ECT装置には二種類ある。一つは正弦波交流電圧を用いるもので、通常70〜120V、通電時間は0.5〜0.6秒である。もう一つはパルス電流を用いるもので、一般的に40mA、持続時間は1〜2秒である。この手技は特別な訓練を受けた医師が行うものであるため、ここでは詳しくは触れない。

治療経過: 6〜12回を一クールとする。治療は当初1日1回で開始し、その後1日おき、または週2〜3回に減らす。クールの終盤には週1回にまで減らすこともある。

修正型ECT療法: けいれんを誘発しないECT。

従来のECTは、けいれん発作を伴うため、見た目は「残酷」に映り、患者やその家族に恐怖を抱かせる。
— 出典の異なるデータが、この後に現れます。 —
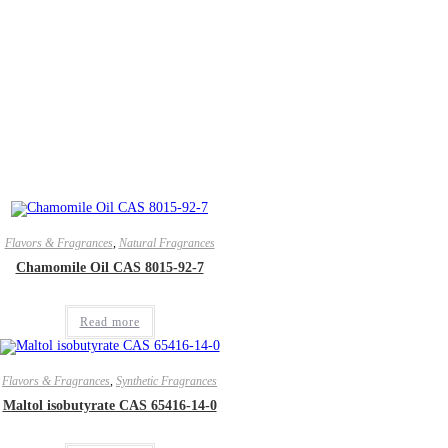
Flavors & Fragrances
,
Natural Fragrances
Chamomile Oil CAS 8015-92-7
Read more
Flavors & Fragrances
,
Synthetic Fragrances
Maltol isobutyrate CAS 65416-14-0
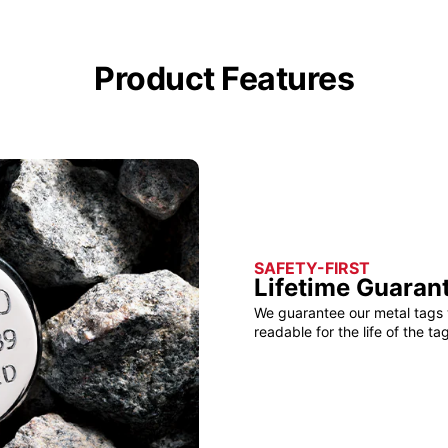
Product Features
SAFETY-FIRST
Lifetime Guaran
We guarantee our metal tags 
readable for the life of the tag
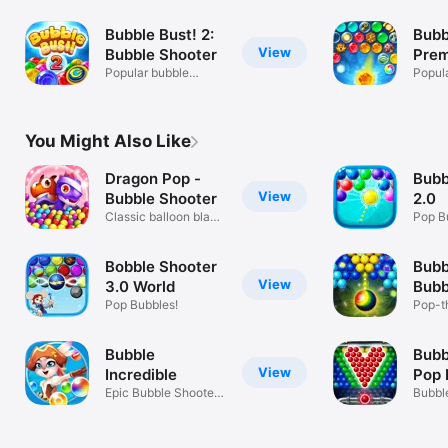
Bubble Bust! 2:
Bubb
View
Bubble Shooter
Pre
Popular bubble
Popul
shooter!
shoote
You Might Also Like
Dragon Pop -
Bubb
View
Bubble Shooter
2.0
Classic balloon blast
Pop B
game
Bobble Shooter
Bubb
View
3.0 World
Bubb
Pop Bubbles!
Pop-t
Shoote
Bubble
Bubb
View
Incredible
Pop 
Epic Bubble Shooter
Bubbl
Puzzle
Legen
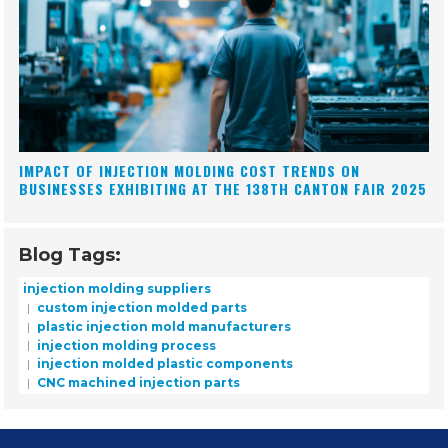
IMPACT OF INJECTION MOLDING COST TRENDS ON
BUSINESSES EXHIBITING AT THE 138TH CANTON FAIR 2025
Blog Tags:
injection molding suppliers
custom injection molded parts
plastic injection mold manufacturers
injection molding process
injection molded plastic components
CNC machined injection parts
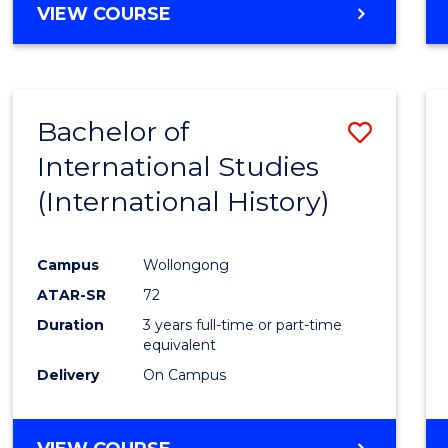
VIEW COURSE
Bachelor of
Save
International Studies
to
(International History)
Cours
Favour
Campus
Wollongong
ATAR-SR
72
Duration
3 years full-time or part-time
equivalent
Delivery
On Campus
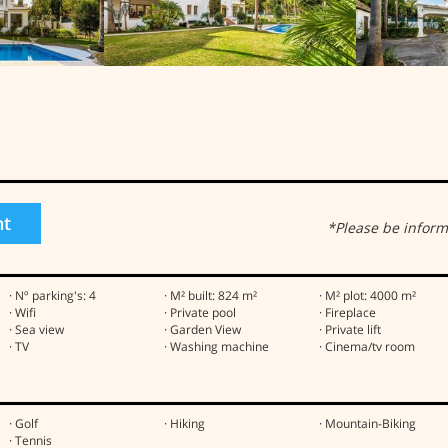
ht
*Please be inform
· Nº parking's: 4
· M² built: 824 m²
· M² plot: 4000 m²
· Wifi
· Private pool
· Fireplace
· Sea view
· Garden View
· Private lift
· TV
· Washing machine
· Cinema/tv room
· Golf
· Hiking
· Mountain-Biking
· Tennis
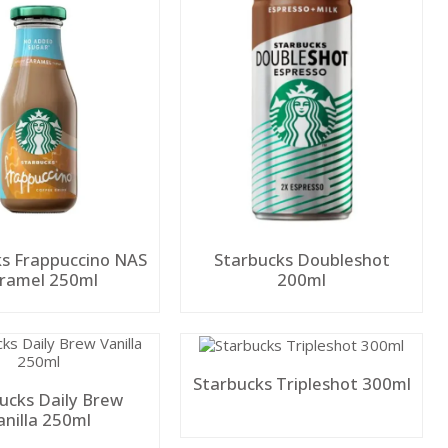
s Frappuccino NAS
Starbucks Doubleshot
Caramel 250ml
200ml
Starbucks Tripleshot 300ml
ucks Daily Brew
anilla 250ml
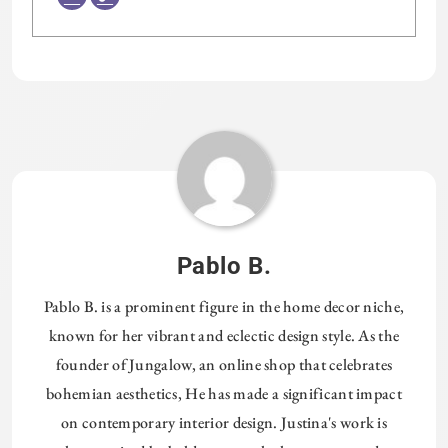
Tagged:
HOMETHREADS
Pablo B.
Pablo B. is a prominent figure in the home decor niche,
known for her vibrant and eclectic design style. As the
founder of Jungalow, an online shop that celebrates
bohemian aesthetics, He has made a significant impact
on contemporary interior design. Justina's work is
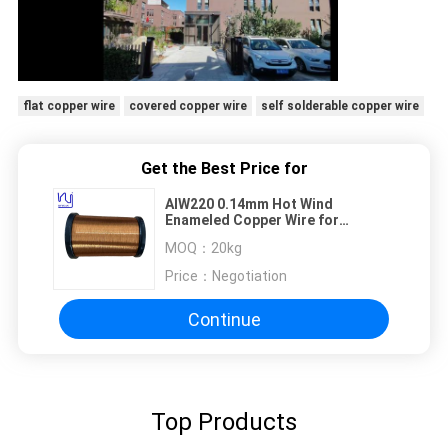
flat copper wire
covered copper wire
self solderable copper wire
Get the Best Price for
AIW220 0.14mm Hot Wind
Enameled Copper Wire for
Electrical
MOQ：
20kg
Price：
Negotiation
Continue
Top Products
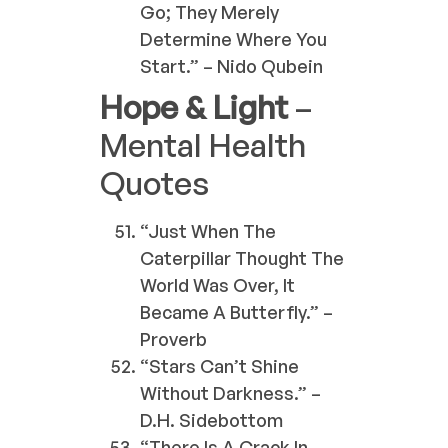
Go; They Merely
Determine Where You
Start.” – Nido Qubein
Hope & Light
–
Mental Health
Quotes
“Just When The
Caterpillar Thought The
World Was Over, It
Became A Butterfly.” –
Proverb
“Stars Can’t Shine
Without Darkness.” –
D.H. Sidebottom
“There Is A Crack In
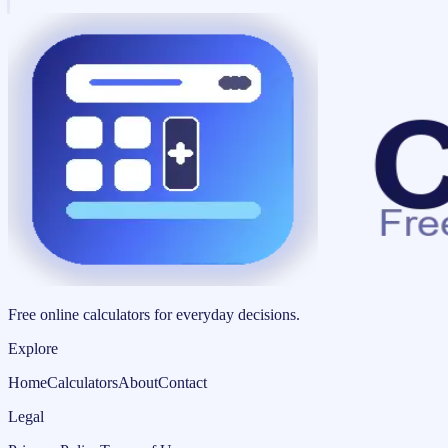
Free online calculators for everyday decisions.
Explore
Home
Calculators
About
Contact
Legal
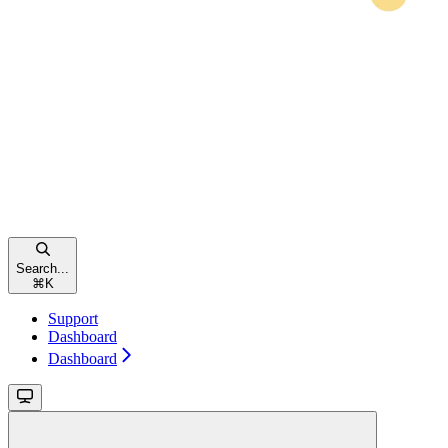
Search...
⌘
K
Support
Dashboard
Dashboard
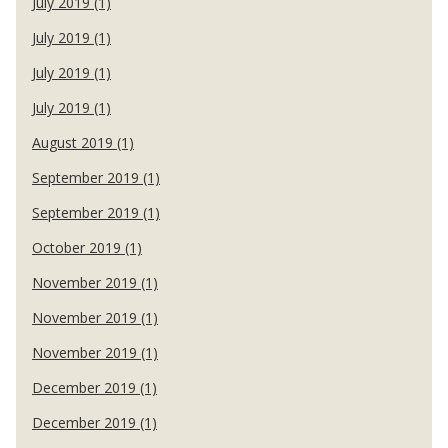
July 2019 (1)
July 2019 (1)
July 2019 (1)
July 2019 (1)
August 2019 (1)
September 2019 (1)
September 2019 (1)
October 2019 (1)
November 2019 (1)
November 2019 (1)
November 2019 (1)
December 2019 (1)
December 2019 (1)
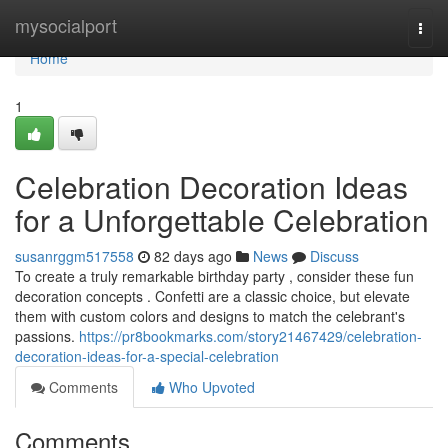
Home
mysocialport
Togg
navi
Home
1
Celebration Decoration Ideas
for a Unforgettable Celebration
susanrggm517558
82 days ago
News
Discuss
To create a truly remarkable birthday party , consider these fun
decoration concepts . Confetti are a classic choice, but elevate
them with custom colors and designs to match the celebrant's
passions.
https://pr8bookmarks.com/story21467429/celebration-
decoration-ideas-for-a-special-celebration
Comments
Who Upvoted
Comments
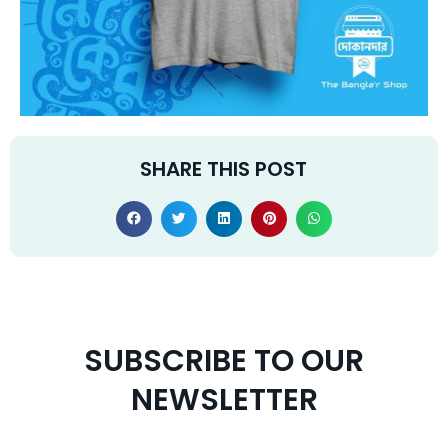
SHARE THIS POST
SUBSCRIBE TO OUR
NEWSLETTER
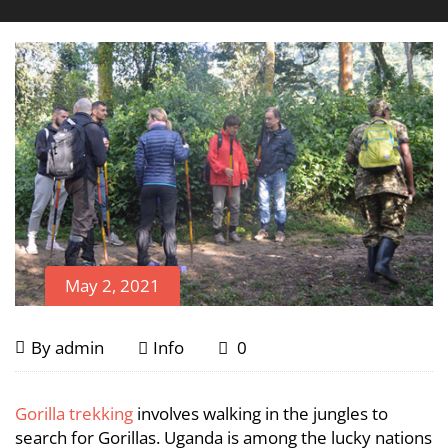
May 2, 2021
Is
May
By
admin
Info
0
2,
Gorilla
2021
Is
Gorilla trekking
involves walking in the jungles to
Gorilla
Trekking
search for Gorillas. Uganda is among the lucky nations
1940年、ベネットはけいれん発作を防ぐために処置前に筋弛緩剤の注射を始めた。その後、筋弛緩薬の開発が進み、現在では効果の高いものが使われている。しかし、けいれん発作が生じない場合、施術者はどのように治療の有効性を判断するのだろうか。一般的には、瞳孔散大、立毛、目と鼻の周囲の筋肉のわずかなけいれんが有効な反応の兆候とされ、これは修正型ECTの導入以前に観察されていたけいれん発作に相当する。

実際の臨床では、施術者の過度の慎重さや個々の忍容性のため、標準的な治療電流でけいれん反応を得ることが困難な患者が1〜2%存在する。電流不足、電圧の低さ、あるいは持続時間の短さによってけいれん閾値を下回ると、治療効果は損なわれる。そのような場合は電流を増すべきである。

一点、留意すべきことがある。けいれんを伴わない修正型ECTでは、抗生物質と筋弛緩剤が相乗効果を示す。処置前に、最近カナマイシンなどの抗生物質を投与されていないか確認しておくべきである。過度な筋弛緩は、けいれん閾値に達したかどうかを把握しにくくすることがある——つまり、立毛や目・鼻の周囲のけいれんが得られなかったことに気づかないまま終わる可能性がある。

本冊子はここで閉じることとしたい。ここまで述べてきた見解をまとめると、生物医学にとって、繰り返し再発したり慢性化して難治となる疾患は、生物学的でない要因——すなわち心理的・社会的要因——によって引き起こされている可能性がある。適度の身体的・精神的試練を伴う療法が有効であり、その最たるものがECTである。